Alice ties Claire up, puts her in the back of her plane and flies back off on her hunt for survivors. After flying over many deserved and burnt streets, she spots a 'HELP US' sign on the roof of an old prison in Los Angeles. The prison is protected from the hordes of infected T-Virus victims by huge iron gates and, after landing her plane on the narrow roof of the building, Claire discovers that there are a small group of survivors holding up in the prison, including Luther West (Boris Kodjoe), a basketball star, Bennett (Kim Coates), a mutinous, opinionated movie director and Chris Redfield (Wentworth Miller - who you may recognise from 'Prison Break'), Claire's brother (although she doesn't remember) who has been locked in a cell by the previous inmates of the prison as he was mistaken for a prison guard (ironic, Michael Scolfield?) while in his military uniform. Redfield states that he was combating the infected when he was locked up, but knows a way out of the prison. Eventually the team have no choice but to let Chris out after a giant, axe-wielding, jute-sack toting zombie brute breaks his way into the prison via the sewers and gatecrashes Alice during a shower (tough break for all you guys out there - Alice/Milla doesn't even have time to take her boots off for her shower before finding unwelcomed intruders).
The story then follows the team's attempt to escape from the prison to the nearby ship, Arcadia; which is, they deduce, where the emergency broadcast has been sent from.

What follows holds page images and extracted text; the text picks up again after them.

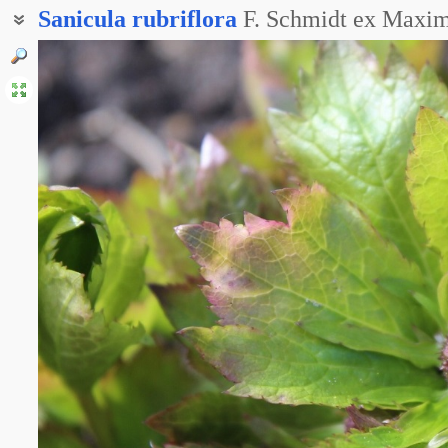
Sanicula
rubriflora
F. Schmidt ex Maxim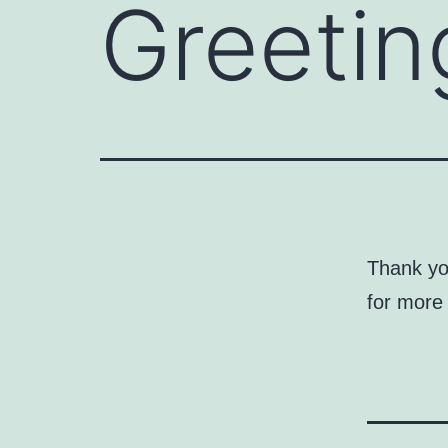
Greetin
Thank yo
for more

*TRIES NOT TO CONTAIN SPOILERS*
Without trying to give too much away, those that make it to the ship then come face to face with Wesker and his next generation of experiments and are forced into a 'Matrix'-esque battle for survival. There is also a nod towards a probable sequel. And from there I shall say no more.
// 3D //
I saw the film in my local cinema in Panasonic 3D, which, for me, didn't add anything to the plot itself and therefore I feel the 3D aspect is not particularly integral for the enjoyment of the film. If you're an action/gore fan, 3D might, however, be the way to go as the innumerable blood splatters and soaring bullets do look impressive when they're flying towards you. I can see how some of the film's 'wow-factor' would be lost in a 2D version of the film, however. The graphics and action sequences are well formed for 3D and if I were to watch it again, I'd probably see it in 3D, although mostly because for me, the novelty of 3D filming technology has not worn off.
// MY OPINION //
I rather enjoyed this film. Despite not having seen the other films in the series, I managed to catch on quite quickly, although, admittedly, it does help to have someone with you who has not only seen the films but also read the books and played the games religiously from the very beginning. There is quite an obvious target market for this film (as with the others, I expect). The ninja-style throwing stars slitting the throats of guards, the flesh-eating undead, the exploding penny bullets, the water-logged fight between the two main female characters of the film and the axe-wielder in which both women end up soaking wet and grunting as they battle (but still somehow have time to pose)... it's not exactly the most subtle of testosterone fuelled films is it? In spite of all the cleavage and explosions, however, I did find the plot engaging, and Paul W. S. Anderson (writer/producer/director) has done a superb job of putting together a film which is intensely gripping, terrifying (my boyfriend reported that I physically leapt out of my chair at one point when an unexpected zombie attack occurred), thrilling and action-packed.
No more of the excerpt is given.